Word for word, copy all the data and drop the pictures.

Stored data entries:
:::::
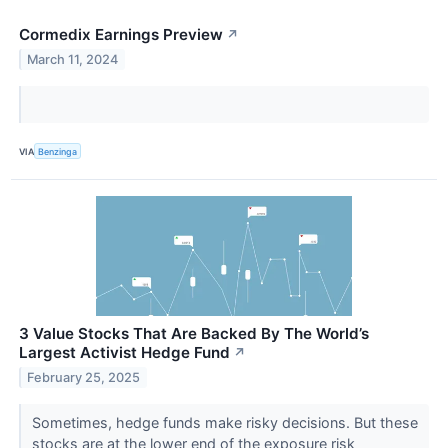
Cormedix Earnings Preview
↗
March 11, 2024
VIA
Benzinga
3 Value Stocks That Are Backed By The World’s
Largest Activist Hedge Fund
↗
February 25, 2025
Sometimes, hedge funds make risky decisions. But these
stocks are at the lower end of the exposure risk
:::::
▶ ANSWER AREA
Cormedix Earnings Preview
↗
March 11, 2024
VIA
Benzinga
3 Value Stocks That Are Backed By The World’s
Largest Activist Hedge Fund
↗
February 25, 2025
Sometimes, hedge funds make risky decisions. But these
stocks are at the lower end of the exposure risk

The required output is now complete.